#### MATERIAL PROVIDED ####

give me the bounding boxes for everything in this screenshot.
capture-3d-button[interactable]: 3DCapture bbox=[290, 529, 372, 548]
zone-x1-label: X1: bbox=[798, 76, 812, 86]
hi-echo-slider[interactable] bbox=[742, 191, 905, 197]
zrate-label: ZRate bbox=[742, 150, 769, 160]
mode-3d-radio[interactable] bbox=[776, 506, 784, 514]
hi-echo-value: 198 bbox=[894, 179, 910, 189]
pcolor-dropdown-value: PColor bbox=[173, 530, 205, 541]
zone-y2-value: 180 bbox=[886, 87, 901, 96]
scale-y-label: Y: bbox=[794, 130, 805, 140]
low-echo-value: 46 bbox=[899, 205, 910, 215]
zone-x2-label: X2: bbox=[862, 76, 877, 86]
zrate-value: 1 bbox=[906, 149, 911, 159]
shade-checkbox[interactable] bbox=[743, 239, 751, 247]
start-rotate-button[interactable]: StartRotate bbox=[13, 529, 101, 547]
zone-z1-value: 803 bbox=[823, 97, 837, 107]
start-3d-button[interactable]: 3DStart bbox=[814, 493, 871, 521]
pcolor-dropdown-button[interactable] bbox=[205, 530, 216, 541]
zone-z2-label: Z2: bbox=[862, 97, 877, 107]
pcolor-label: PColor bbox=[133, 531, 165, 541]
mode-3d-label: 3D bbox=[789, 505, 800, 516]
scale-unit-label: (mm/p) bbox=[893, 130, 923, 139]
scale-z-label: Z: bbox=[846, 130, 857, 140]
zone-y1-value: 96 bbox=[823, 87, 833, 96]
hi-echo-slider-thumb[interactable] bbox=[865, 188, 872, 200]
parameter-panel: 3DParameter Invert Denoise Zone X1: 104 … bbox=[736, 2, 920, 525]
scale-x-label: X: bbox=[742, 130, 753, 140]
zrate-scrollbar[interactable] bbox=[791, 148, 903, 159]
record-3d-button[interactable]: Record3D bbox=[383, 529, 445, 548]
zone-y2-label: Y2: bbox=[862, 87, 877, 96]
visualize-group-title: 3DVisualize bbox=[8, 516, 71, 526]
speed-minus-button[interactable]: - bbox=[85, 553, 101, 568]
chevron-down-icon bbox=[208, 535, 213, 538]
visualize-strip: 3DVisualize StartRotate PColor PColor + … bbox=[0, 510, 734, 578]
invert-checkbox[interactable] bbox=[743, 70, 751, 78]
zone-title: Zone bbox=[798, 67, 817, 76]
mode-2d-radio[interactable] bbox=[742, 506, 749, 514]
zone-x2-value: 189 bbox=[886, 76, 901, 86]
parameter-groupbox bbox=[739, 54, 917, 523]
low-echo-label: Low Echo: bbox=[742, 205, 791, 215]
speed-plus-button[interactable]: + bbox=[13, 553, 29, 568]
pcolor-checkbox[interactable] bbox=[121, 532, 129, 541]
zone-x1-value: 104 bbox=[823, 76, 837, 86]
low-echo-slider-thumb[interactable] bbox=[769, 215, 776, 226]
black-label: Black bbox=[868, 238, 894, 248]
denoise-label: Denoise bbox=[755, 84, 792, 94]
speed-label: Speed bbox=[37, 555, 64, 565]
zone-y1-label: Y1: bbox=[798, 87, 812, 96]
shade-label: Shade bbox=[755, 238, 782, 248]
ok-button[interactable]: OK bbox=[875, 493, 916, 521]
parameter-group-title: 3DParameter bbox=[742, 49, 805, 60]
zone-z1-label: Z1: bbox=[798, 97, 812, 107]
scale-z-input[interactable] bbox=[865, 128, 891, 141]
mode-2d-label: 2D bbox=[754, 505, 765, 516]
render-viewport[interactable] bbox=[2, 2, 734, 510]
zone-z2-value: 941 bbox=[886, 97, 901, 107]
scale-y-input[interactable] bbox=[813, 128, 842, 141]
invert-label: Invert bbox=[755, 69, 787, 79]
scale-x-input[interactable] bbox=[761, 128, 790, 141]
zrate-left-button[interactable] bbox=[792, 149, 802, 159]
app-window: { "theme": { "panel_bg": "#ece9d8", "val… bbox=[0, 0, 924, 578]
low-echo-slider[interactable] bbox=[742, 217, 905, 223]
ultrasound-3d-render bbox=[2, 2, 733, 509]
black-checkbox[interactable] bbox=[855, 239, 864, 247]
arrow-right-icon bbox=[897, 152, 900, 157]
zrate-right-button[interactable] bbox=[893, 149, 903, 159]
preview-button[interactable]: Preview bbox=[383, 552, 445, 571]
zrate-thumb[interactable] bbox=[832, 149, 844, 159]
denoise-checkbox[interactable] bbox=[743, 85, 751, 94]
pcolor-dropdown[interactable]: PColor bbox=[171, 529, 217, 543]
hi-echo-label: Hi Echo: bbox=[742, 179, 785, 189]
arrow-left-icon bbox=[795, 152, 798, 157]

####
#### MATERIAL PROVIDED ####

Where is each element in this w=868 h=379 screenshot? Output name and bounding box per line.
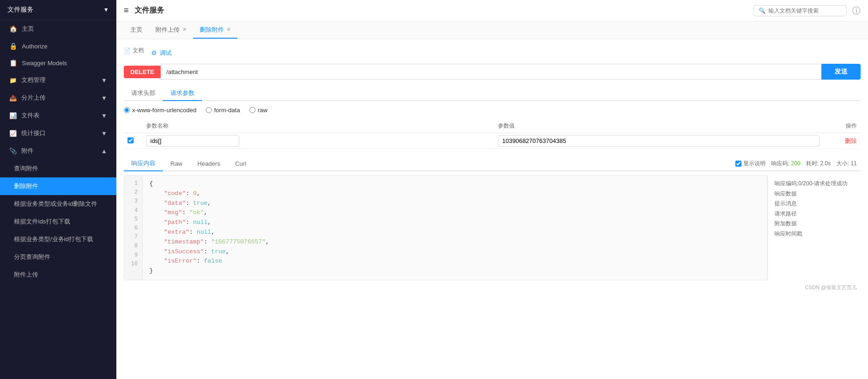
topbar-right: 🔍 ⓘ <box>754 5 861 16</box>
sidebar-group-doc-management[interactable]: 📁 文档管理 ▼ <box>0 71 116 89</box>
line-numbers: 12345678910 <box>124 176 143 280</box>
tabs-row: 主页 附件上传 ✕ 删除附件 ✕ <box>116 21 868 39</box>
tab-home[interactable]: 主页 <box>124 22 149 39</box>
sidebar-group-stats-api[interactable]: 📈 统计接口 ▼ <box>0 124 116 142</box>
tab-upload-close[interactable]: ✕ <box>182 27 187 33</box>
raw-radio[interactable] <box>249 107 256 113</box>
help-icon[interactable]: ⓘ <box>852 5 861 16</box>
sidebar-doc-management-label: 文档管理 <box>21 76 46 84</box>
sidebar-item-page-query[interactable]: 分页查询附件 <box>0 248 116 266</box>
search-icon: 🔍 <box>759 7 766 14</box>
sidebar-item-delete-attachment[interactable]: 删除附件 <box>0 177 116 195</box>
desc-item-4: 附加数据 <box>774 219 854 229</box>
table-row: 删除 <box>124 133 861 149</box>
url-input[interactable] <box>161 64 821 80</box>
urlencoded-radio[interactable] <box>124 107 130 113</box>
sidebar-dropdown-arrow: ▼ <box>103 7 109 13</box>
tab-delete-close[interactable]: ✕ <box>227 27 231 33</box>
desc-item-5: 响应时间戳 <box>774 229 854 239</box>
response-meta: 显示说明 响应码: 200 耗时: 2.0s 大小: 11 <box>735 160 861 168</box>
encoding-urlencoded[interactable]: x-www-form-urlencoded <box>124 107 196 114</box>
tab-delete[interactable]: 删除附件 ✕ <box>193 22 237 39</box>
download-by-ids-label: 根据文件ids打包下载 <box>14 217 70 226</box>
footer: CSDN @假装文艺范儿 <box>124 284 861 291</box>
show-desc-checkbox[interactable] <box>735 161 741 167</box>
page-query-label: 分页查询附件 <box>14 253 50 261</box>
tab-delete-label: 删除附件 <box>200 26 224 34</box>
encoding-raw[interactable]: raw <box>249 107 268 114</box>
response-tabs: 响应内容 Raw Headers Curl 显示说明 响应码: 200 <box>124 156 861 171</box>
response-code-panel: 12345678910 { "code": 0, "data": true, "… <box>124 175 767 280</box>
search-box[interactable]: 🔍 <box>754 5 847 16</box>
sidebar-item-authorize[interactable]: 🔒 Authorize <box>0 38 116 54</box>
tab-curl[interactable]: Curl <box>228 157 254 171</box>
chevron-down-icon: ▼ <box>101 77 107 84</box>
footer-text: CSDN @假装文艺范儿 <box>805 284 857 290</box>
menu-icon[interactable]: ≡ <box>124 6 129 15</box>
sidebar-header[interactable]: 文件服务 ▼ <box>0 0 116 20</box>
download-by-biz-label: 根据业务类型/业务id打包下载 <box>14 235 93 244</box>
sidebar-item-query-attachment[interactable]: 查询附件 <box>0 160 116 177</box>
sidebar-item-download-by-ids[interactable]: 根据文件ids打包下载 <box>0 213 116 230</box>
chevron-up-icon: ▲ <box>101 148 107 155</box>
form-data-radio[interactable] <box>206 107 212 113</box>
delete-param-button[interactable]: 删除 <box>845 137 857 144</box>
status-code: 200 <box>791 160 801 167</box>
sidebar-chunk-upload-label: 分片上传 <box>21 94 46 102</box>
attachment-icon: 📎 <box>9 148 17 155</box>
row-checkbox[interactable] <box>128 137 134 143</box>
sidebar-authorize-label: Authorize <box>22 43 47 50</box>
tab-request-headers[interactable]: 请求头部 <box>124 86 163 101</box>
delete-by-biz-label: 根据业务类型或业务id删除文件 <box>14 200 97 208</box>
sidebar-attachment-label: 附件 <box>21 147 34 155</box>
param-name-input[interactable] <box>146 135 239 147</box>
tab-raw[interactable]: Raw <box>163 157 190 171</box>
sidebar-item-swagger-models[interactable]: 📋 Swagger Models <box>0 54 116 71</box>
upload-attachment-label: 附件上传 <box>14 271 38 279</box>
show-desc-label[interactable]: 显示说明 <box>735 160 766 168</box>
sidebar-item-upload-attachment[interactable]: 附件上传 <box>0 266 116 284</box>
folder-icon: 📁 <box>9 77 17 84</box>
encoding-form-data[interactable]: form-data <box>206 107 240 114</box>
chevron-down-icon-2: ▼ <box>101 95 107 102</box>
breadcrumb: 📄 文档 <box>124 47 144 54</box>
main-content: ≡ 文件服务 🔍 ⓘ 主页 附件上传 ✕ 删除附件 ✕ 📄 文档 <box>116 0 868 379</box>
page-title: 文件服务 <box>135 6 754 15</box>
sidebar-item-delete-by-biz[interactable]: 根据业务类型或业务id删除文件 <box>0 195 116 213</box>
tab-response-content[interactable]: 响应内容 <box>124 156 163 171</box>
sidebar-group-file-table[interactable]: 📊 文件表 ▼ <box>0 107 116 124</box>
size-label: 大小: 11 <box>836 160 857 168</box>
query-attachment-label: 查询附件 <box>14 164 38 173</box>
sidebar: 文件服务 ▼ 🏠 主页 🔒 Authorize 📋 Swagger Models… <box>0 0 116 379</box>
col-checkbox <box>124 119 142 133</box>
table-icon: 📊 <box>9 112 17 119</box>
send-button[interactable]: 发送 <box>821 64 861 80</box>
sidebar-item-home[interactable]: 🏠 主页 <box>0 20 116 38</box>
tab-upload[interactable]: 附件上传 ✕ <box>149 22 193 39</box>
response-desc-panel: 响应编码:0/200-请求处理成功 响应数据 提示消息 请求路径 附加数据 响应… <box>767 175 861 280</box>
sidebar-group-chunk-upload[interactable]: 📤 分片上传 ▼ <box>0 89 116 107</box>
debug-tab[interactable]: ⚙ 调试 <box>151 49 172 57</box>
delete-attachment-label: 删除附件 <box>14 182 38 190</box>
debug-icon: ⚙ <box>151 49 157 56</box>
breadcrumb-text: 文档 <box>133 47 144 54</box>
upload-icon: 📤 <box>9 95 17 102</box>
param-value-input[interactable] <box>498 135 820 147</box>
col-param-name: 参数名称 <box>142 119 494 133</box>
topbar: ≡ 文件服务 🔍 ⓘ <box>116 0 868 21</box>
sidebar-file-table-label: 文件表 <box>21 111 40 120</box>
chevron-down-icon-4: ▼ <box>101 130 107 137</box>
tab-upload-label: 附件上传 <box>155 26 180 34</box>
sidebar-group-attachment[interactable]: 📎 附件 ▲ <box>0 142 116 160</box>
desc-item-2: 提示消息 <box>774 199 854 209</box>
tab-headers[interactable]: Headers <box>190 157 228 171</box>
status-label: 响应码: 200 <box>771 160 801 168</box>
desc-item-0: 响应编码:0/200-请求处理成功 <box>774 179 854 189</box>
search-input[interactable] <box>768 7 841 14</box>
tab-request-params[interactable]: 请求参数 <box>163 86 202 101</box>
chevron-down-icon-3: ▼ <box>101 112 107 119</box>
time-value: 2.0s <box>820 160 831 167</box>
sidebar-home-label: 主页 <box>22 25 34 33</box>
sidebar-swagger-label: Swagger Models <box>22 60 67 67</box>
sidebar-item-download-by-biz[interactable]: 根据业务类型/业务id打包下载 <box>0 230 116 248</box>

####
#### MATERIAL PROVIDED ####

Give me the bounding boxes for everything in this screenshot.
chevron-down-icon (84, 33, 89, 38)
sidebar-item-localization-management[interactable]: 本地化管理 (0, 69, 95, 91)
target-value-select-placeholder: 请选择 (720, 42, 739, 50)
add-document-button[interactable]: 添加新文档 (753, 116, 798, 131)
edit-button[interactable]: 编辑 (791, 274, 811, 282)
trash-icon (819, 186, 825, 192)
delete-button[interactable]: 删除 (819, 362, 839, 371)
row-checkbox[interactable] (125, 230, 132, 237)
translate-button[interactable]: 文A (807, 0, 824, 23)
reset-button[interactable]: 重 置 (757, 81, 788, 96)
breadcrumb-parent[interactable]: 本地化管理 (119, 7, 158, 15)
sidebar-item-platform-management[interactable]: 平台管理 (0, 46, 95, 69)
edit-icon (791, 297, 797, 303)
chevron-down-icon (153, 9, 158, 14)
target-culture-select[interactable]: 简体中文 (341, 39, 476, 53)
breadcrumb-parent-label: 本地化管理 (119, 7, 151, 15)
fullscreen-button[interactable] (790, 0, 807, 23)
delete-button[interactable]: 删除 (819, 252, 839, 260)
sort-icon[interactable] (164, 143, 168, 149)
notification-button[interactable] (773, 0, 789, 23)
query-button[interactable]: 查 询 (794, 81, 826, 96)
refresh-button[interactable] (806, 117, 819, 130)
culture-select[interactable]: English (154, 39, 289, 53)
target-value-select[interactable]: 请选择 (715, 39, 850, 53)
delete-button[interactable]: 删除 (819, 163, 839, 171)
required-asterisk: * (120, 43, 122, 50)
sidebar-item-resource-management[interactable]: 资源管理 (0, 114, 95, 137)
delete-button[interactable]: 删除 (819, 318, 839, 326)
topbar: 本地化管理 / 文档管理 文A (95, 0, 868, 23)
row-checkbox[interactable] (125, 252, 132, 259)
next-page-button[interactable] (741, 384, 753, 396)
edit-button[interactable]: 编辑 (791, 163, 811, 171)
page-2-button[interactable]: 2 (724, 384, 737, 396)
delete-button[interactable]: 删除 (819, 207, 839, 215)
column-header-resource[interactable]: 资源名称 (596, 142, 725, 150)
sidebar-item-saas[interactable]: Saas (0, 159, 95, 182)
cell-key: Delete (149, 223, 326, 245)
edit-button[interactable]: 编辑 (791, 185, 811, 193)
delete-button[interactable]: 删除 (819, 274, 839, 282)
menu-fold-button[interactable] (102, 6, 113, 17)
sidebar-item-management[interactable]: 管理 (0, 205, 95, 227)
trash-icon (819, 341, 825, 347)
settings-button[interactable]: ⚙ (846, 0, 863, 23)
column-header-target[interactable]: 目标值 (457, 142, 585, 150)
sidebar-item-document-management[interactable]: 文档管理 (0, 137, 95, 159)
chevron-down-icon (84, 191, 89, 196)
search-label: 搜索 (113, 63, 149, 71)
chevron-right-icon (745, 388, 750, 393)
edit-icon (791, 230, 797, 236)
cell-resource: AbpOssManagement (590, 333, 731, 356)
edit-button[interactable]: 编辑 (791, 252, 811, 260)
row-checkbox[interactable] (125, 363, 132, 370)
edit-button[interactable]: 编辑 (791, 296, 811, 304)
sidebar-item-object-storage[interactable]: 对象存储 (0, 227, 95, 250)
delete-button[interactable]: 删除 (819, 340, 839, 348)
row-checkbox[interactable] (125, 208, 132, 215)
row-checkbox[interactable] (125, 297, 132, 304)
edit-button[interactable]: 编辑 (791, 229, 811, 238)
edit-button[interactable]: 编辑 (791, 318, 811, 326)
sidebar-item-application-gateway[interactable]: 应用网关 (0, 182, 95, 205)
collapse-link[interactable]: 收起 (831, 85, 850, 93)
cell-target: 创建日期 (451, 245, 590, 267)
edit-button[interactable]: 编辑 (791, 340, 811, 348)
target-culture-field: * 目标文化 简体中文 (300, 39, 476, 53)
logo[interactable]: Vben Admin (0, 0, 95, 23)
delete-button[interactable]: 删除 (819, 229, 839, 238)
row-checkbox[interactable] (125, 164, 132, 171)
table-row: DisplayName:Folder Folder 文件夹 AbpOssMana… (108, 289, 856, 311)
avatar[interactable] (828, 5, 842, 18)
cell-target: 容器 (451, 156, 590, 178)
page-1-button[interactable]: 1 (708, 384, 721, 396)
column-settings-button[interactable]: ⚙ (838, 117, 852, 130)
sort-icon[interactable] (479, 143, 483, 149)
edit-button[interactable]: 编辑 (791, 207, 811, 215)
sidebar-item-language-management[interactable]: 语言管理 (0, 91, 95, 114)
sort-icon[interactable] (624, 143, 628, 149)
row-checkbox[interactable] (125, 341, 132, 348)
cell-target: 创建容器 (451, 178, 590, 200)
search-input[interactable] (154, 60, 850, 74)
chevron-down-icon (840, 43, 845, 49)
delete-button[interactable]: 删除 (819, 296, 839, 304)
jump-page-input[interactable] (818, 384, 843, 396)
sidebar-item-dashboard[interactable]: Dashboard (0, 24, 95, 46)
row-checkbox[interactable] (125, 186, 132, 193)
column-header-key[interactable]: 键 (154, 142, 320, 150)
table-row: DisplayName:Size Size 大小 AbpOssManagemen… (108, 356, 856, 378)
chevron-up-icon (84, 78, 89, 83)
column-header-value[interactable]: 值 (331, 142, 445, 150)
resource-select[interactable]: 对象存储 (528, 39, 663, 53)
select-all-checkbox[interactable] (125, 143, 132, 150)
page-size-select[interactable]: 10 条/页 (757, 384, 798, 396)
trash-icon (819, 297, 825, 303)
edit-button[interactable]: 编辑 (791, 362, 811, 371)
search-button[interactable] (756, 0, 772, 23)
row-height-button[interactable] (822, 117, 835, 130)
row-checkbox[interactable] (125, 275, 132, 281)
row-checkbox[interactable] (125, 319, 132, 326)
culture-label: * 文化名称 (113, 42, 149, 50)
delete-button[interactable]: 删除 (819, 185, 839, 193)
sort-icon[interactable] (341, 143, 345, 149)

####

» EXERCISE BRIEF: Only a number is expected here: how many lines above contain the word "trash".

» FINAL ANSWER: 3